Applying machine learning models to real-world business

Digital Rubicon | By James Williams

Cambridge Innovation Capital's Ian Lane discusses how global enterprises can utilise machine learning models

Good afternoon and a warm welcome to this, my first edition of Digital Rubicon, a dedicated weekly newsletter bringing insights on Ai and digitization trends in private markets.

Each week I will be bringing in-depth views from PE & VC firms, corporate entrepreneurs pushing the technology envelope, as well as academics. My aim for the newsletter is for deal teams and CTOs to keep up-to-date on what their peers are doing, and how they view the whole Ai trend, both from an external investment perspective and internal, operational perspective.

Without further ado, allow me to step aside and introduce the first article, based on an interview I conducted with Ian Lane, Partner at Cambridge Innovation Capital, in which we discuss how machine learning models can best be applied to the physical (not just digital) world. And in due course, support the digitization needs of large global enterprises:

“With respect to machine learning models it is really a tale of two cities,” says Lane, in his opening remark.
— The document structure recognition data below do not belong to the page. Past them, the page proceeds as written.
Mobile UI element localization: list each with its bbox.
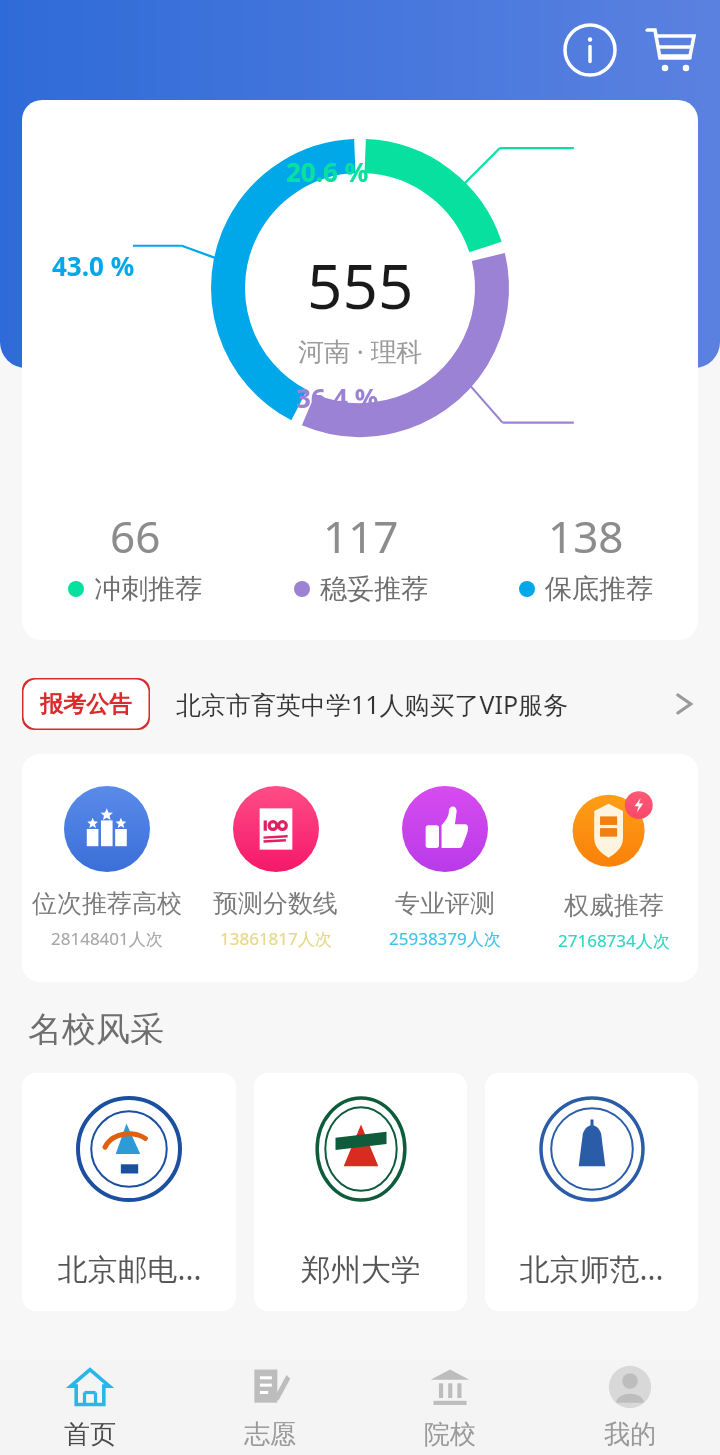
button[interactable]: 报考公告	[0, 662, 720, 746]
staticText: 43.0 %	[52, 248, 135, 283]
button[interactable]: Shopping cart	[638, 18, 702, 82]
staticText: 25938379人次	[389, 927, 501, 950]
button[interactable]: 我的	[540, 1360, 720, 1455]
button[interactable]: 院校	[360, 1360, 540, 1455]
staticText: 555	[307, 243, 414, 327]
staticText: 保底推荐	[545, 572, 653, 606]
button[interactable]: 首页	[0, 1360, 180, 1455]
staticText: 权威推荐	[564, 890, 664, 921]
staticText: 郑州大学	[301, 1251, 421, 1289]
staticText: 28148401人次	[51, 927, 163, 950]
staticText: 专业评测	[395, 888, 495, 919]
staticText: 名校风采	[28, 1008, 164, 1051]
button[interactable]: 555	[22, 100, 698, 640]
staticText: 138	[548, 506, 624, 566]
button[interactable]: 郑州大学	[254, 1073, 467, 1311]
staticText: 13861817人次	[220, 927, 332, 950]
staticText: 北京师范...	[519, 1248, 664, 1289]
staticText: 20.6 %	[286, 154, 369, 189]
button[interactable]: 66	[22, 506, 248, 606]
staticText: 首页	[64, 1418, 116, 1451]
staticText: 河南 · 理科	[298, 333, 423, 369]
button[interactable]: 专业评测	[360, 754, 529, 982]
button[interactable]: 117	[248, 506, 473, 606]
button[interactable]: 北京邮电...	[22, 1073, 236, 1311]
staticText: 报考公告	[40, 690, 132, 719]
staticText: 117	[323, 506, 399, 566]
button[interactable]: 138	[473, 506, 698, 606]
staticText: 院校	[424, 1418, 476, 1451]
staticText: 志愿	[244, 1418, 296, 1451]
button[interactable]: 北京师范...	[485, 1073, 698, 1311]
staticText: 位次推荐高校	[32, 888, 182, 919]
staticText: 北京市育英中学11人购买了VIP服务	[176, 687, 569, 721]
staticText: 预测分数线	[213, 888, 338, 919]
button[interactable]: 权威推荐	[529, 754, 698, 982]
staticText: 冲刺推荐	[94, 572, 202, 606]
button[interactable]: Information	[558, 18, 622, 82]
staticText: 27168734人次	[558, 929, 670, 952]
staticText: 我的	[604, 1418, 656, 1451]
button[interactable]: 志愿	[180, 1360, 360, 1455]
staticText: 66	[110, 506, 161, 566]
staticText: 北京邮电...	[57, 1248, 202, 1289]
button[interactable]: 位次推荐高校	[22, 754, 191, 982]
staticText: 36.4 %	[296, 380, 379, 415]
button[interactable]: 预测分数线	[191, 754, 360, 982]
staticText: 稳妥推荐	[320, 572, 428, 606]
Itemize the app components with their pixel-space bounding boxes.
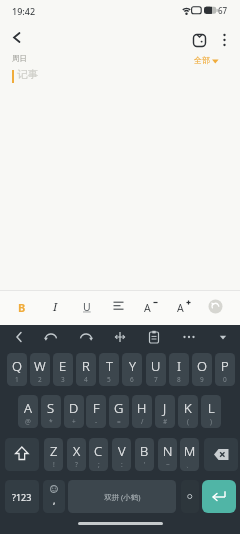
button[interactable]: M bbox=[180, 438, 199, 471]
staticText: @ bbox=[25, 417, 31, 426]
button[interactable]: C bbox=[89, 438, 108, 471]
staticText: 67 bbox=[218, 5, 228, 16]
staticText: A bbox=[177, 301, 184, 315]
button[interactable] bbox=[112, 329, 128, 345]
staticText: L bbox=[208, 399, 215, 417]
button[interactable]: K bbox=[178, 395, 198, 428]
button[interactable] bbox=[5, 438, 39, 471]
button[interactable]: L bbox=[201, 395, 221, 428]
button[interactable]: S bbox=[41, 395, 61, 428]
staticText: ? bbox=[75, 460, 78, 469]
staticText: J bbox=[163, 399, 167, 417]
button[interactable]: Y bbox=[122, 353, 142, 386]
button[interactable]: B bbox=[135, 438, 154, 471]
button[interactable]: U bbox=[79, 298, 95, 316]
button[interactable] bbox=[202, 480, 236, 513]
staticText: , bbox=[53, 494, 56, 506]
staticText: A bbox=[24, 399, 32, 417]
staticText: ) bbox=[210, 417, 212, 426]
button[interactable]: Z bbox=[44, 438, 63, 471]
button[interactable] bbox=[146, 329, 162, 345]
staticText: 双拼 (小鹤) bbox=[104, 492, 141, 502]
button[interactable]: A bbox=[18, 395, 38, 428]
button[interactable] bbox=[78, 329, 94, 345]
staticText: 8 bbox=[177, 375, 181, 384]
staticText: ' bbox=[144, 460, 146, 469]
button[interactable] bbox=[204, 438, 238, 471]
staticText: H bbox=[137, 399, 147, 417]
button[interactable]: , bbox=[43, 480, 65, 513]
staticText: R bbox=[82, 357, 90, 375]
button[interactable] bbox=[43, 329, 59, 345]
button[interactable]: 双拼 (小鹤) bbox=[68, 480, 176, 513]
button[interactable]: T bbox=[99, 353, 119, 386]
staticText: ; bbox=[98, 460, 100, 469]
staticText: X bbox=[73, 442, 81, 460]
button[interactable]: ?123 bbox=[5, 480, 39, 513]
staticText: U bbox=[83, 300, 91, 314]
button[interactable]: X bbox=[67, 438, 86, 471]
button[interactable]: B bbox=[14, 298, 30, 316]
staticText: ~ bbox=[166, 460, 170, 469]
button[interactable]: U bbox=[146, 353, 166, 386]
staticText: O bbox=[197, 357, 207, 375]
button[interactable] bbox=[181, 329, 197, 345]
staticText: ! bbox=[53, 460, 55, 469]
staticText: Z bbox=[50, 442, 58, 460]
staticText: K bbox=[184, 399, 192, 417]
staticText: : bbox=[121, 460, 123, 469]
staticText: N bbox=[163, 442, 173, 460]
staticText: * bbox=[49, 417, 53, 426]
button[interactable] bbox=[220, 32, 229, 48]
button[interactable]: O bbox=[192, 353, 212, 386]
staticText: B bbox=[140, 442, 149, 460]
button[interactable]: A bbox=[176, 298, 192, 316]
button[interactable]: I bbox=[47, 298, 63, 316]
button[interactable]: E bbox=[53, 353, 73, 386]
button[interactable]: N bbox=[158, 438, 177, 471]
staticText: 1 bbox=[15, 375, 19, 384]
staticText: # bbox=[163, 417, 168, 426]
button[interactable] bbox=[113, 300, 124, 313]
staticText: 19:42 bbox=[12, 5, 36, 17]
staticText: 6 bbox=[130, 375, 134, 384]
button[interactable] bbox=[192, 32, 208, 48]
button[interactable]: P bbox=[215, 353, 235, 386]
staticText: 7 bbox=[154, 375, 158, 384]
button[interactable]: Q bbox=[7, 353, 27, 386]
staticText: M bbox=[184, 442, 196, 460]
button[interactable]: H bbox=[132, 395, 152, 428]
staticText: D bbox=[69, 399, 79, 417]
staticText: 全部 bbox=[194, 55, 210, 65]
staticText: A bbox=[144, 301, 151, 315]
button[interactable]: R bbox=[76, 353, 96, 386]
button[interactable]: G bbox=[109, 395, 129, 428]
button[interactable] bbox=[215, 329, 231, 345]
button[interactable]: J bbox=[155, 395, 175, 428]
button[interactable] bbox=[204, 6, 218, 15]
button[interactable]: 全部 bbox=[192, 54, 230, 68]
staticText: 5 bbox=[107, 375, 111, 384]
button[interactable]: F bbox=[86, 395, 106, 428]
button[interactable] bbox=[181, 5, 192, 16]
staticText: ( bbox=[187, 417, 189, 426]
staticText: 0 bbox=[223, 375, 227, 384]
button[interactable] bbox=[208, 299, 223, 314]
button[interactable]: D bbox=[64, 395, 84, 428]
staticText: 9 bbox=[200, 375, 204, 384]
button[interactable] bbox=[191, 6, 202, 15]
button[interactable]: W bbox=[30, 353, 50, 386]
staticText: 、 bbox=[186, 461, 193, 469]
staticText: ?123 bbox=[12, 491, 32, 503]
staticText: B bbox=[18, 300, 26, 315]
button[interactable]: A bbox=[143, 298, 159, 316]
staticText: C bbox=[94, 442, 103, 460]
button[interactable] bbox=[11, 329, 27, 345]
staticText: P bbox=[221, 357, 229, 375]
button[interactable]: I bbox=[169, 353, 189, 386]
staticText: F bbox=[93, 399, 100, 417]
button[interactable] bbox=[10, 30, 24, 45]
staticText: 2 bbox=[38, 375, 42, 384]
button[interactable]: V bbox=[112, 438, 131, 471]
button[interactable] bbox=[181, 480, 199, 513]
“On the one hand, you’ve got modern, digitally native companies – the Google’s and Facebook’s of the world – and on the other you’ve got traditional, non-digital companies – like Unilever, Walmart, Johnson & Johnson. The reality is these two types of companies have very different ML experiences.

“The former have not only been able to build up internal ML expertise, they’ve also had access to the right data in the right place, and the right infrastructure, to put ML models into the core of their operational product environment. The classic example everyone talks about is Netflix, where 80% of its stream time is based on its ML recommendation system.”

The talent paradox
Lane worked at Unilever Ventures for over 11 years before joining CIC in June 2021. CIC is a Cambridge-based VC manager that focuses on deep tech and life sciences and currently manages over £300 million in assets. During his time in the corporate world, Lane came to realise that there are a number of reasons for why traditional enterprises are still taking early steps on their Ai/ML journey.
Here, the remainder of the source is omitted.